Xstrata, for its part, said its independent directors were considering the fresh bid and would respond by 0200 EDT on September 24 after consulting with major shareholders. At least one source involved in the deal said a response could come before then.
"The interesting dilemma is going to be that the Xstrata board, having supported the offer at 2.8 and now being presented with an offer at 3.05, is going to find it pretty hard to refuse it," said John Robinson, chairman of Global Mining Investments, a fund managed by BlackRock, Glencore's biggest investment management shareholder. "It now comes down to personalities."
One of Xstrata's 40 largest investors added: "The deal looks much more likely to happen now. I'd be surprised if the independent Xstrata directors say no."
GLASENBERG AT THE TOP
In line with proposals on Friday, Glencore's Glasenberg would take the top job at the expense of Xstrata boss Davis, a mining industry veteran who would have taken the chief executive role under the original offer. Davis, already one of the best-paid chief executives of the FTSE 100, was left bruised by a package to keep him in his job that was deemed too generous, and by Xstrata's decision to back a deal many investors disowned.
Glasenberg - said by one source close to the deal to have "pounced" on the opportunity to oust his long-time rival - will take over after an interim period of six months. Davis has held the top job at Xstrata for a decade, building it up from a $500 million collection of zinc and ferrochrome assets into the world's fourth-largest diversified miner.
Xstrata is on the cusp of a period of production growth, as it moves from older, more expensive mines to newer, more efficient projects, boosting volumes by 50 percent by 2014.

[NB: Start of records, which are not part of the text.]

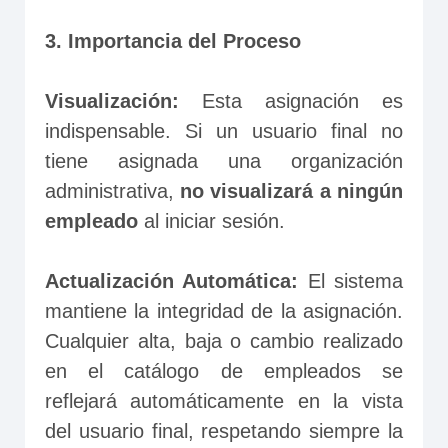
3. Importancia del Proceso
Visualización: 
Esta asignación es 
indispensable. Si un usuario final no 
tiene asignada una organización 
administrativa, 
no visualizará a ningún 
empleado
 al iniciar sesión.
Actualización Automática:
 El sistema 
mantiene la integridad de la asignación. 
Cualquier alta, baja o cambio realizado 
en el catálogo de empleados se 
reflejará automáticamente en la vista 
del usuario final, respetando siempre la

"The thing (Davis) was brought in to do, he's done. He's a dealmaker. He's not an operator," said one of Xstrata's top 30 shareholders. "(Xstrata's) operators, who bring these things in on time and in the money - compared to most other people - they're the brilliant guys and they're staying."
In a gesture to appease both the independent directors and shareholders fretting over management of these projects, Glencore said it would keep a retention scheme for top managers.
Glencore, however, signaled it could change a package, seen by some investors as too generous. One source said that could involve setting tougher performance targets.
Xstrata Chairman John Bond will keep the job in the combined group, as under the original proposals, and the board will be drawn evenly from the two companies.
A former chairman of Vodafone and HSBC, Bond is considered a steadier hand than Glencore chairman Simon Murray, but has also been criticized by some minority shareholders for recommending the initial Glencore offer.
Glencore made a long-awaited takeover bid for Xstrata in February. But the offer ran into trouble and had been expected to fail as shareholders prepared to vote last Friday, with Qatar and other investors opposed the terms of the deal.
The impasse was resolved in late-night talks at a London hotel, facilitated by former British prime minister Tony Blair.